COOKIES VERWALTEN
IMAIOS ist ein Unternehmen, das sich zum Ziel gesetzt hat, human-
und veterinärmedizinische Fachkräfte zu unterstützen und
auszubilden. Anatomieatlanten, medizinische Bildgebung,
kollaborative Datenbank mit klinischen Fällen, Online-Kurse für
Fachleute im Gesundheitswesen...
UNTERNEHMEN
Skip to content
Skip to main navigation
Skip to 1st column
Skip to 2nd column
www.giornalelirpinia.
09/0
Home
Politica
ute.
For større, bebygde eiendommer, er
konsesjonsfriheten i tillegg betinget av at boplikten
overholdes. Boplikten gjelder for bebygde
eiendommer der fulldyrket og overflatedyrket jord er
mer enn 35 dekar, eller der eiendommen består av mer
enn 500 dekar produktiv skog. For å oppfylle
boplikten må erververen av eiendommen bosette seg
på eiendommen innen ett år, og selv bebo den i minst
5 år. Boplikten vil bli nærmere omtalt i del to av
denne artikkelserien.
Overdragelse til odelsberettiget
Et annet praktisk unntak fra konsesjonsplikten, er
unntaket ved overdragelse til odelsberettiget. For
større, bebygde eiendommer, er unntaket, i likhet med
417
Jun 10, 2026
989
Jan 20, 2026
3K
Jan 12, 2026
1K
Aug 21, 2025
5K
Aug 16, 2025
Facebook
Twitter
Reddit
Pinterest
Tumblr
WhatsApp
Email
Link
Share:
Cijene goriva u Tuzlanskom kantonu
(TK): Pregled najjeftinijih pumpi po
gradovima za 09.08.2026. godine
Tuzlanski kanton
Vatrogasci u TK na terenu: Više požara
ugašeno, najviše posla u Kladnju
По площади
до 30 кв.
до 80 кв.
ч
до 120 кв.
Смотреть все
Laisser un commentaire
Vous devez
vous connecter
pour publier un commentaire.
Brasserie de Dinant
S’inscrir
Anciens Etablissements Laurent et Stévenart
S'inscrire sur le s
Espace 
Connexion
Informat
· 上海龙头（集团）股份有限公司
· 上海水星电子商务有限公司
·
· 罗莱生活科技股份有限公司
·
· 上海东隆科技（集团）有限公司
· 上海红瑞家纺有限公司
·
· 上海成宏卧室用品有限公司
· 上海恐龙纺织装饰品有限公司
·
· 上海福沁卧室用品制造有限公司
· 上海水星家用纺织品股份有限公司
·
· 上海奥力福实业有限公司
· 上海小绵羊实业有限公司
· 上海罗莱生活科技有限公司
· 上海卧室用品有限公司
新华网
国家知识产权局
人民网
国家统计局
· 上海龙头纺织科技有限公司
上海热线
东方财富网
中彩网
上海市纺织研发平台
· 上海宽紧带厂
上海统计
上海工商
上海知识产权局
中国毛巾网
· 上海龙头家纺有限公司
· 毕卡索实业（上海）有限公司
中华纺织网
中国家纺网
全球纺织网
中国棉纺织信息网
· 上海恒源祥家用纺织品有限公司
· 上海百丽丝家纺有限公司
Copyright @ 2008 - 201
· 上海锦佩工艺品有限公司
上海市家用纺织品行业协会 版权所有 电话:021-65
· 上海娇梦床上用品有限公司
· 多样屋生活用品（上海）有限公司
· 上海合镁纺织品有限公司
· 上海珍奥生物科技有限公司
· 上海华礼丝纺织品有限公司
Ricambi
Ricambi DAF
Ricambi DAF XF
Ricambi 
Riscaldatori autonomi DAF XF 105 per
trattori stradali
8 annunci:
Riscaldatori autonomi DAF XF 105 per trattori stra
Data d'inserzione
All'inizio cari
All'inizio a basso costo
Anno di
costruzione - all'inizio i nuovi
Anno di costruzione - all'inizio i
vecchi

----

**ABOUT THIS EXERCISE**
All that is wanted is an exact copy of the lines from the line holding "eiendommer der fulldyrket" through the end of the material above, including both.

**RESULT FOR THIS EXERCISE**
eiendommer der fulldyrket og overflatedyrket jord er
mer enn 35 dekar, eller der eiendommen består av mer
enn 500 dekar produktiv skog. For å oppfylle
boplikten må erververen av eiendommen bosette seg
på eiendommen innen ett år, og selv bebo den i minst
5 år. Boplikten vil bli nærmere omtalt i del to av
denne artikkelserien.
Overdragelse til odelsberettiget
Et annet praktisk unntak fra konsesjonsplikten, er
unntaket ved overdragelse til odelsberettiget. For
større, bebygde eiendommer, er unntaket, i likhet med
417
Jun 10, 2026
989
Jan 20, 2026
3K
Jan 12, 2026
1K
Aug 21, 2025
5K
Aug 16, 2025
Facebook
Twitter
Reddit
Pinterest
Tumblr
WhatsApp
Email
Link
Share:
Cijene goriva u Tuzlanskom kantonu
(TK): Pregled najjeftinijih pumpi po
gradovima za 09.08.2026. godine
Tuzlanski kanton
Vatrogasci u TK na terenu: Više požara
ugašeno, najviše posla u Kladnju
По площади
до 30 кв.
до 80 кв.
ч
до 120 кв.
Смотреть все
Laisser un commentaire
Vous devez
vous connecter
pour publier un commentaire.
Brasserie de Dinant
S’inscrir
Anciens Etablissements Laurent et Stévenart
S'inscrire sur le s
Espace 
Connexion
Informat
· 上海龙头（集团）股份有限公司
· 上海水星电子商务有限公司
·
· 罗莱生活科技股份有限公司
·
· 上海东隆科技（集团）有限公司
· 上海红瑞家纺有限公司
·
· 上海成宏卧室用品有限公司
· 上海恐龙纺织装饰品有限公司
·
· 上海福沁卧室用品制造有限公司
· 上海水星家用纺织品股份有限公司
·
· 上海奥力福实业有限公司
· 上海小绵羊实业有限公司
· 上海罗莱生活科技有限公司
· 上海卧室用品有限公司
新华网
国家知识产权局
人民网
国家统计局
· 上海龙头纺织科技有限公司
上海热线
东方财富网
中彩网
上海市纺织研发平台
· 上海宽紧带厂
上海统计
上海工商
上海知识产权局
中国毛巾网
· 上海龙头家纺有限公司
· 毕卡索实业（上海）有限公司
中华纺织网
中国家纺网
全球纺织网
中国棉纺织信息网
· 上海恒源祥家用纺织品有限公司
· 上海百丽丝家纺有限公司
Copyright @ 2008 - 201
· 上海锦佩工艺品有限公司
上海市家用纺织品行业协会 版权所有 电话:021-65
· 上海娇梦床上用品有限公司
· 多样屋生活用品（上海）有限公司
· 上海合镁纺织品有限公司
· 上海珍奥生物科技有限公司
· 上海华礼丝纺织品有限公司
Ricambi
Ricambi DAF
Ricambi DAF XF
Ricambi 
Riscaldatori autonomi DAF XF 105 per
trattori stradali
8 annunci:
Riscaldatori autonomi DAF XF 105 per trattori stra
Data d'inserzione
All'inizio cari
All'inizio a basso costo
Anno di
costruzione - all'inizio i nuovi
Anno di costruzione - all'inizio i
vecchi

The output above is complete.